[Page-level text extractions]
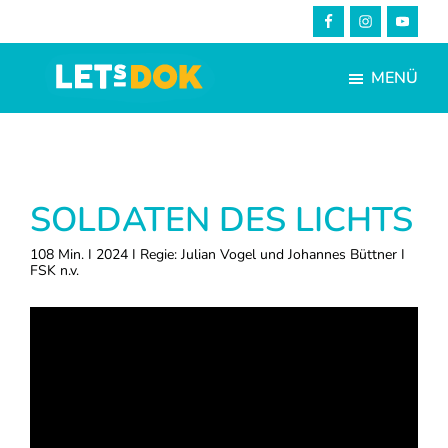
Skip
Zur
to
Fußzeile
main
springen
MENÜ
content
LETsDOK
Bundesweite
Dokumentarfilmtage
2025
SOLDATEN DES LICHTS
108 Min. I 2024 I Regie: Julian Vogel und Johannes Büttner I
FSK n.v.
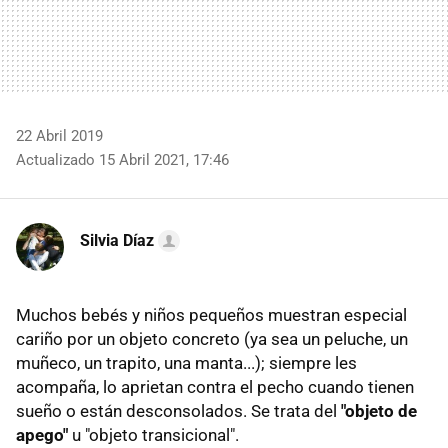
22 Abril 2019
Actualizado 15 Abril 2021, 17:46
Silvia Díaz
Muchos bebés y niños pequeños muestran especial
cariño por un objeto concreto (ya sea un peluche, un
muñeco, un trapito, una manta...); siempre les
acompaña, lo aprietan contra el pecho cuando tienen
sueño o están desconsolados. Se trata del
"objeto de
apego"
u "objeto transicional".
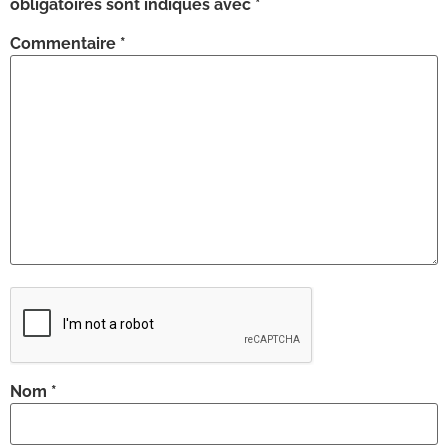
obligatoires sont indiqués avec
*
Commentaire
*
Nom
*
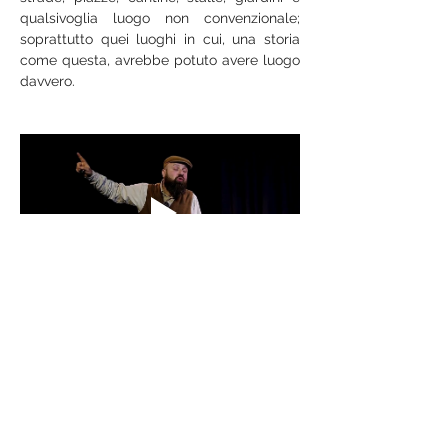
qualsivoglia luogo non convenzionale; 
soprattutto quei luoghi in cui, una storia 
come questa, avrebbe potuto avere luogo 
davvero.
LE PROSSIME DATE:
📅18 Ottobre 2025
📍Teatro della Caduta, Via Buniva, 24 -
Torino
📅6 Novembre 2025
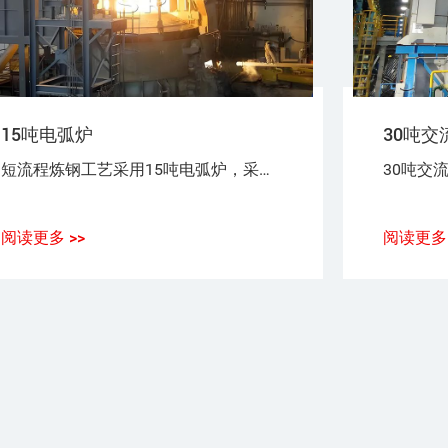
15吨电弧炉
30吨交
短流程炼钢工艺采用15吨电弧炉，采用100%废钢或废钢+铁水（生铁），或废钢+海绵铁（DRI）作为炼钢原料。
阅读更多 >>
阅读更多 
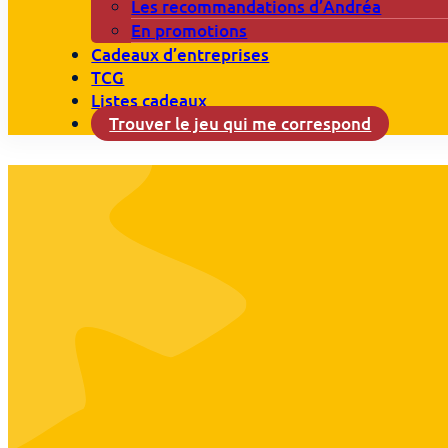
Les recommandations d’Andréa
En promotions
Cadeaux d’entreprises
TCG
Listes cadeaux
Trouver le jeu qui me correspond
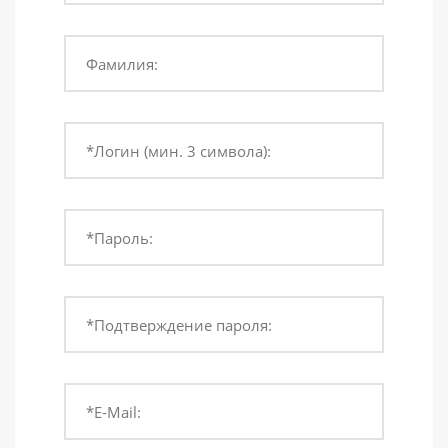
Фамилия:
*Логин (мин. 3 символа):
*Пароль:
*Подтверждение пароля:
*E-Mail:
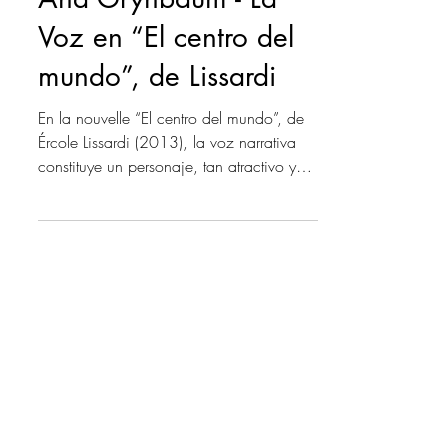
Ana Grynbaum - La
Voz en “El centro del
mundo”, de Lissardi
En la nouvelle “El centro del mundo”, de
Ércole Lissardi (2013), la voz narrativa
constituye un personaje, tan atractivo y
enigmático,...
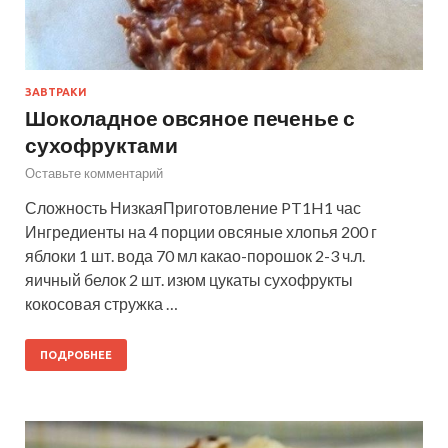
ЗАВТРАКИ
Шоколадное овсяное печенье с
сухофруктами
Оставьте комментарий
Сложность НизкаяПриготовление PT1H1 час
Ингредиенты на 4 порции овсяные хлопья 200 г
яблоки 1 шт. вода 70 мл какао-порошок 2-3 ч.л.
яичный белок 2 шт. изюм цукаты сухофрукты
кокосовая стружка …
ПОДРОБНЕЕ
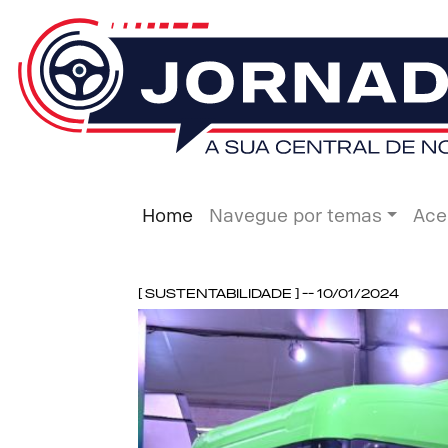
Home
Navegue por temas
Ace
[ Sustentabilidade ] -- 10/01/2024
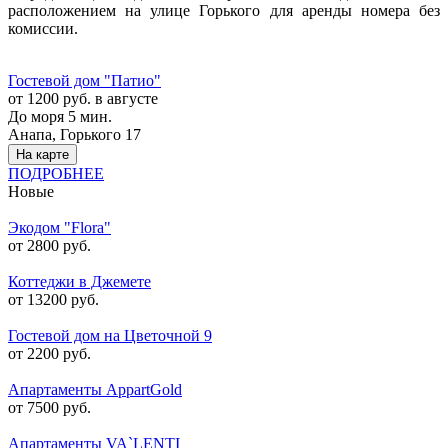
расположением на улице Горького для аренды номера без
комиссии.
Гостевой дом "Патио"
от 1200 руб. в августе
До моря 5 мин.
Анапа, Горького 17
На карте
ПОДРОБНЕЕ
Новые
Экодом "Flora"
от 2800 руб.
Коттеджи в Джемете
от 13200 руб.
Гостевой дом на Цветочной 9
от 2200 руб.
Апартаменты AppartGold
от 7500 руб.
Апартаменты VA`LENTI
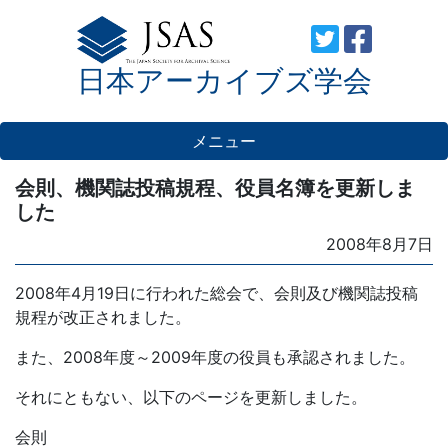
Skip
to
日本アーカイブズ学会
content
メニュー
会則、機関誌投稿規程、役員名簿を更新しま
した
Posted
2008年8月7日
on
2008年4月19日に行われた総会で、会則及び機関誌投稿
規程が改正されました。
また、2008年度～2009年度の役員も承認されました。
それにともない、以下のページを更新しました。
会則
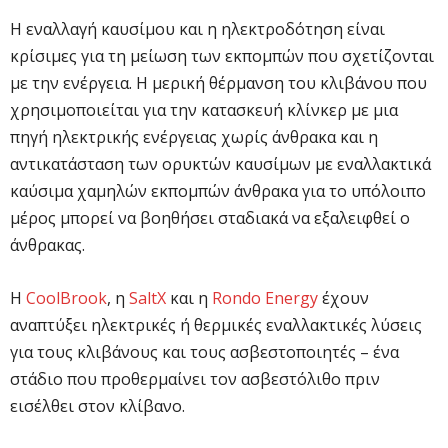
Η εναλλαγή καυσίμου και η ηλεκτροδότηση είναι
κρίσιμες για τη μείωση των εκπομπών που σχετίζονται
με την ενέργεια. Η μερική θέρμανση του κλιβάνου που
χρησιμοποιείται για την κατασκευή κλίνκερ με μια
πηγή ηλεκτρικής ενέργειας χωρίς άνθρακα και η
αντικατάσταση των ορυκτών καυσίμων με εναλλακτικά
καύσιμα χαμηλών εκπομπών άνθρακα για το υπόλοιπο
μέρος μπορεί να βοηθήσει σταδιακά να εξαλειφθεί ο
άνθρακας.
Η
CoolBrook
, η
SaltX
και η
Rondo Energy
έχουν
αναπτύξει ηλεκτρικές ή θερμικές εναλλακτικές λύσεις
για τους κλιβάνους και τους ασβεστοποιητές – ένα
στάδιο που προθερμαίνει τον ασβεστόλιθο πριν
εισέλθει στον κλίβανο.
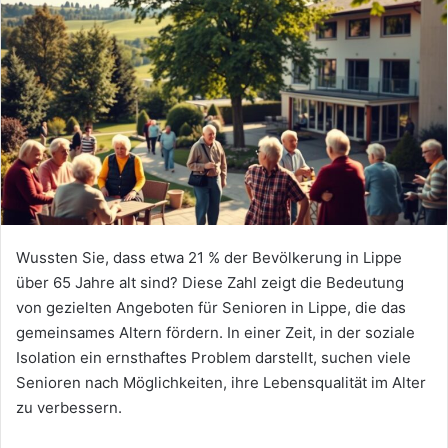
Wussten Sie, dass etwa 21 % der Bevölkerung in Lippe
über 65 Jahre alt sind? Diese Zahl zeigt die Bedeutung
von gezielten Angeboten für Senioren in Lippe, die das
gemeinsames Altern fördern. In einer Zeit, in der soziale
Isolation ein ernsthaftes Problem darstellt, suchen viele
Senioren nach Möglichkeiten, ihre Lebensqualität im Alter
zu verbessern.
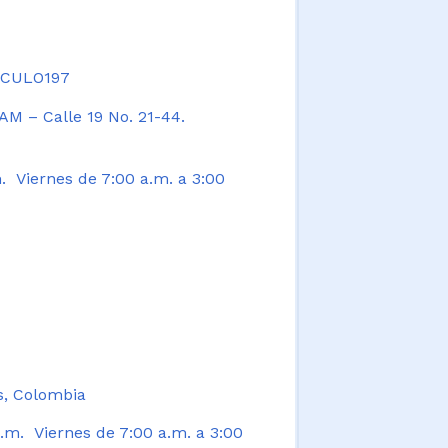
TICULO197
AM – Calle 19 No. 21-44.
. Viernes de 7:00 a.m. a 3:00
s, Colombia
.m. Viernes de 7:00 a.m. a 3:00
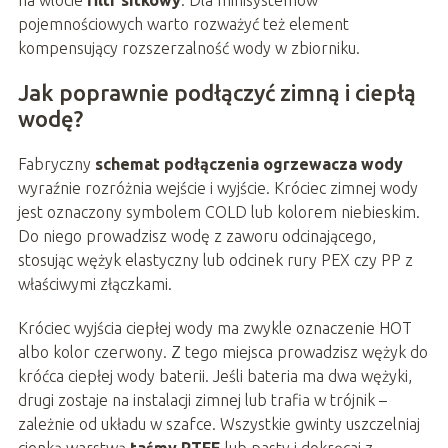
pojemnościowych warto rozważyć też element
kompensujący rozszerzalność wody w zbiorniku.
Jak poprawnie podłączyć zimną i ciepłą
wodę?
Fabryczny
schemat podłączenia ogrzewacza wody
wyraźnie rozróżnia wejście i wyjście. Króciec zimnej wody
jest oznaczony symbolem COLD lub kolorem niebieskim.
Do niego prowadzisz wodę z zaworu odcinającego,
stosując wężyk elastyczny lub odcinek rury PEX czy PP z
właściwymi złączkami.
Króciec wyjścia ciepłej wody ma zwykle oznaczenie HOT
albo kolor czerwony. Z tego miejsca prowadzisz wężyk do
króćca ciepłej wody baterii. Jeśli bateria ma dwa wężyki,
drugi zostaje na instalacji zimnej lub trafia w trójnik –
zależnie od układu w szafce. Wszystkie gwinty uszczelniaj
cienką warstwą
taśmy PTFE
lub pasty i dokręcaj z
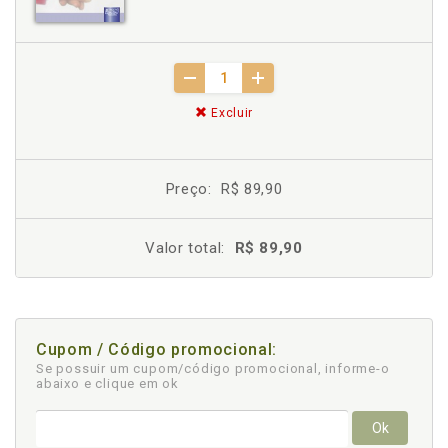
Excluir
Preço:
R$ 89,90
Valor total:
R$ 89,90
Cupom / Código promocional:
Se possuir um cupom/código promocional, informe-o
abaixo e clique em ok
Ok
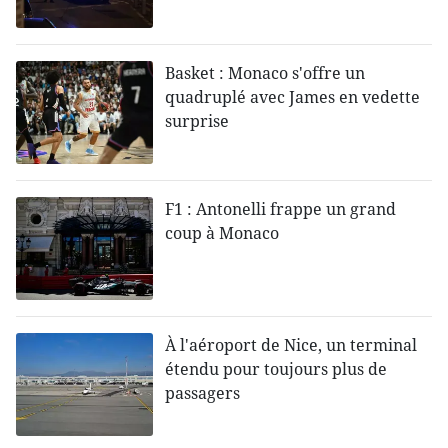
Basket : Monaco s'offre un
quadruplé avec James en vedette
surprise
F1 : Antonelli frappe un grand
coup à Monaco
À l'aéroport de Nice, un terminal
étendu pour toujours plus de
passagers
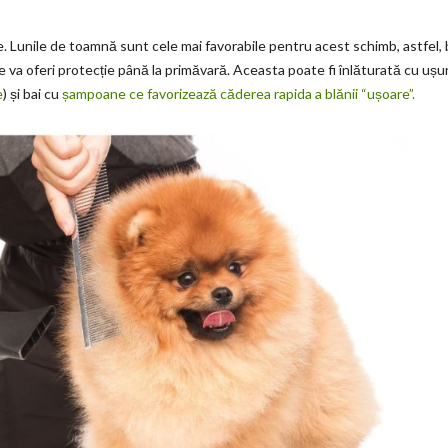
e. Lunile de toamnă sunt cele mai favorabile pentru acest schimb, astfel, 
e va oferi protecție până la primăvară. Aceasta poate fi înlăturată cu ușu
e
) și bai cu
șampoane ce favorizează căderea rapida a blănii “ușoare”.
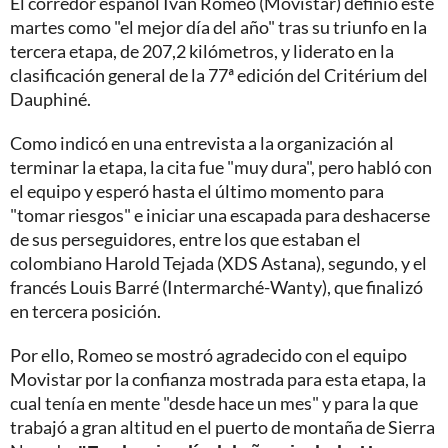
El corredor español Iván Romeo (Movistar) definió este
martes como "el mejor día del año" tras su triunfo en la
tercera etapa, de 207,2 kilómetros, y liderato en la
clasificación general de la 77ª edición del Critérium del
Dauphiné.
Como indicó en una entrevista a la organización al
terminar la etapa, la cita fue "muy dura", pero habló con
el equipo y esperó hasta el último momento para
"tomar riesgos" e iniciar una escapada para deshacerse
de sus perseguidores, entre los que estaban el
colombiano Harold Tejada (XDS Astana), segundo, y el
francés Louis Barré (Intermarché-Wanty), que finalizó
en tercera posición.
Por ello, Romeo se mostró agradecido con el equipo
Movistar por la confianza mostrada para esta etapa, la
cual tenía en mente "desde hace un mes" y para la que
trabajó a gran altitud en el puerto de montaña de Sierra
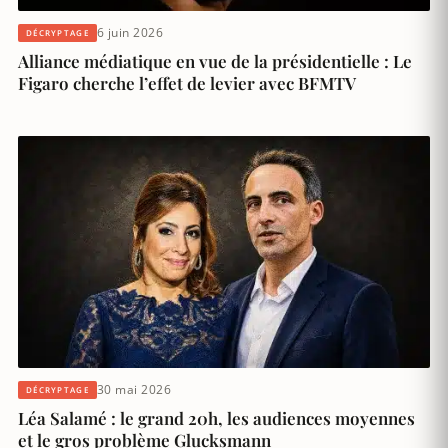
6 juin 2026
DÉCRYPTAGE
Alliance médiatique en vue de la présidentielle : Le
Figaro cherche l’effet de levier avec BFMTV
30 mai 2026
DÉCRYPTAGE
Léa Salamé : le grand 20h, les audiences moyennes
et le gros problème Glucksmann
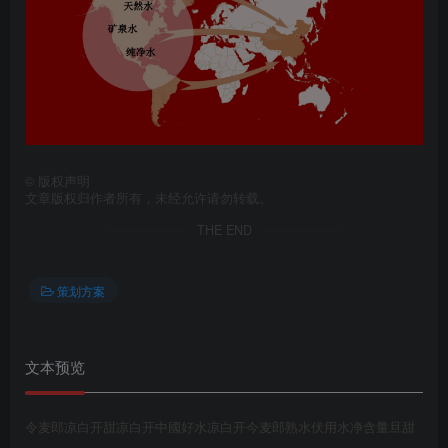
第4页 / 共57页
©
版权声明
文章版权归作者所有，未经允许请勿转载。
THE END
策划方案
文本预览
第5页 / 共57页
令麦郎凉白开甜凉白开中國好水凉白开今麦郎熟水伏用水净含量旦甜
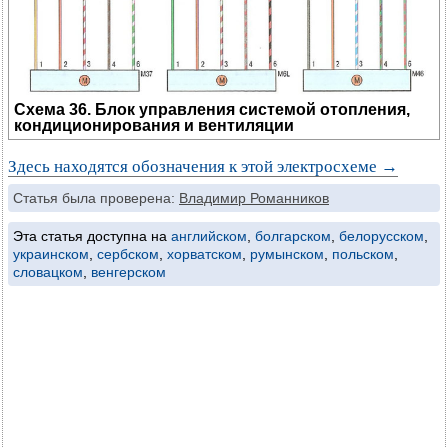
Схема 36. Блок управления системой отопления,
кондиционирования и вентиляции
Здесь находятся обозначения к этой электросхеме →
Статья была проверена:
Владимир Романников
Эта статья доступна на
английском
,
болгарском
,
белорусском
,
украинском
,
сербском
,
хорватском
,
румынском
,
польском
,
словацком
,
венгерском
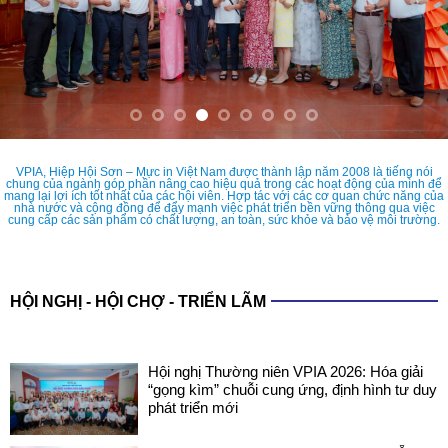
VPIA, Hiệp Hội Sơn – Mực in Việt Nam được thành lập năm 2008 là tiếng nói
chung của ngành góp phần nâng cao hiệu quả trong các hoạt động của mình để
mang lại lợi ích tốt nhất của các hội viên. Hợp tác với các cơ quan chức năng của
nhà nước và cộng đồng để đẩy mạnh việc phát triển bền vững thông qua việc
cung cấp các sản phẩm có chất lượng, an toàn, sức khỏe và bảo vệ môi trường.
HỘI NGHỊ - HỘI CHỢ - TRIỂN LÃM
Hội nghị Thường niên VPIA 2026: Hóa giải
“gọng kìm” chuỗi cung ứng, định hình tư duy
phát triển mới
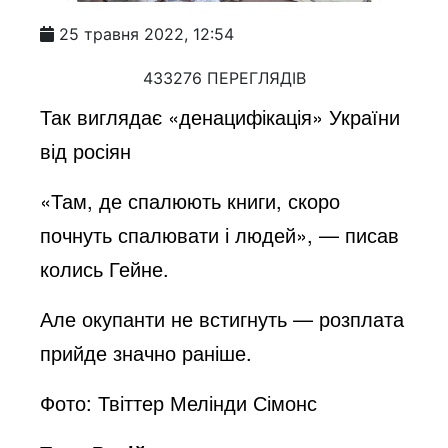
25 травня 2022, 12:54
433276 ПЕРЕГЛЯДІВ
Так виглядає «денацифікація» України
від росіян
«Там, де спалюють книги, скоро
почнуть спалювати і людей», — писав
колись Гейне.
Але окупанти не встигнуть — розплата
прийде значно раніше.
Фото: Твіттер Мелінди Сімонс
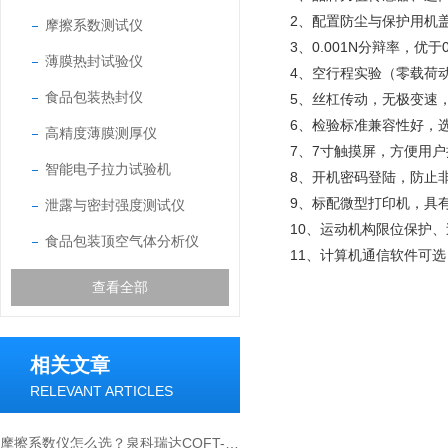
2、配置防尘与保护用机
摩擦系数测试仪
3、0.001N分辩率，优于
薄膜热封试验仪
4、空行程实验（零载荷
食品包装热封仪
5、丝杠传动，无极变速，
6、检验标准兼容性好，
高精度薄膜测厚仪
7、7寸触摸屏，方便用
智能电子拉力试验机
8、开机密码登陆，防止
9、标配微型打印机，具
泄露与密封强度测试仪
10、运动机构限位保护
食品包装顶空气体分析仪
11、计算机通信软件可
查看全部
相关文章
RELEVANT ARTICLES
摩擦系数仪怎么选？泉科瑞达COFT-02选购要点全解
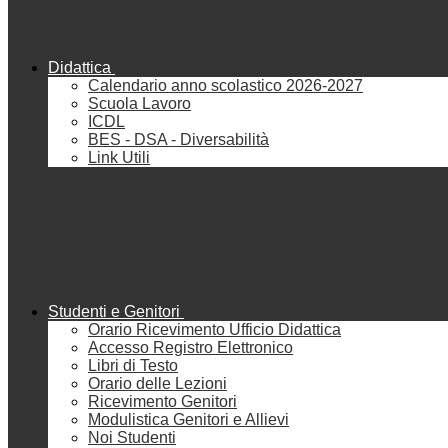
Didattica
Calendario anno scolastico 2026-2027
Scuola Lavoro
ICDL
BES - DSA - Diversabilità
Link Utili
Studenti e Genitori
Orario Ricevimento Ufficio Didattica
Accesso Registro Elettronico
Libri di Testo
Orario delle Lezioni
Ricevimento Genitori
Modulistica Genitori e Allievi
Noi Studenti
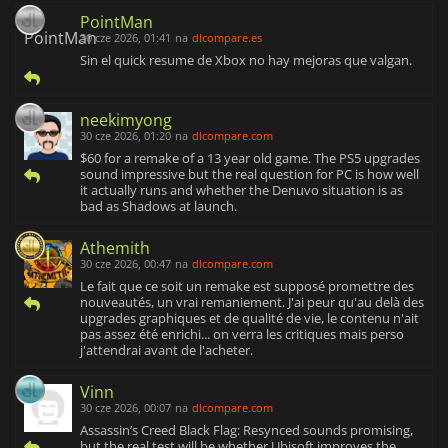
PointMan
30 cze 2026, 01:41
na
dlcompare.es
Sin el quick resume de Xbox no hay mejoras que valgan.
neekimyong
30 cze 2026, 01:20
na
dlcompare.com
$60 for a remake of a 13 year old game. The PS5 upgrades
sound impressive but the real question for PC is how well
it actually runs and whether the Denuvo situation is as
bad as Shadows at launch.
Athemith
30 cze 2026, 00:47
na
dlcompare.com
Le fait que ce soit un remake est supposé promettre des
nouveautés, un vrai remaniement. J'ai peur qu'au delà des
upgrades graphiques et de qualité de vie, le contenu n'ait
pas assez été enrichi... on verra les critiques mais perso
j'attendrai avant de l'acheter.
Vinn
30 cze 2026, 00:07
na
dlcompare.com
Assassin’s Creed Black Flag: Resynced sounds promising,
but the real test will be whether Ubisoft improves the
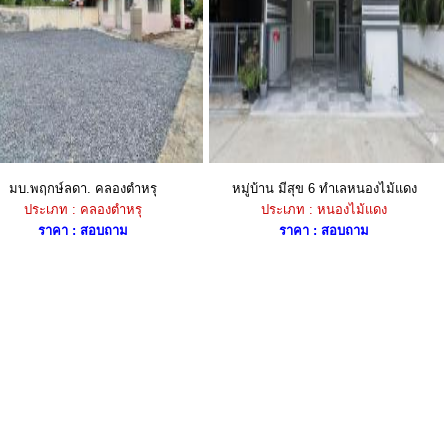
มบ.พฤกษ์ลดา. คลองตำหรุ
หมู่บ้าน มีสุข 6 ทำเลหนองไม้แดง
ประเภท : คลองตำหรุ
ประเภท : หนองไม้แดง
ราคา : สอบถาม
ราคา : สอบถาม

### EXERCISE DIRECTIONS
The reply should hold exactly the lines above, starting at the line with "nouveautés, un vrai" and ending at the line with "มบ.พฤกษ์ลดา. คลองตำหรุ", and no pictures.

### OUTPUT OF THE TASK
nouveautés, un vrai remaniement. J'ai peur qu'au delà des
upgrades graphiques et de qualité de vie, le contenu n'ait
pas assez été enrichi... on verra les critiques mais perso
j'attendrai avant de l'acheter.
Vinn
30 cze 2026, 00:07
na
dlcompare.com
Assassin’s Creed Black Flag: Resynced sounds promising,
but the real test will be whether Ubisoft improves the
มบ.พฤกษ์ลดา. คลองตำหรุ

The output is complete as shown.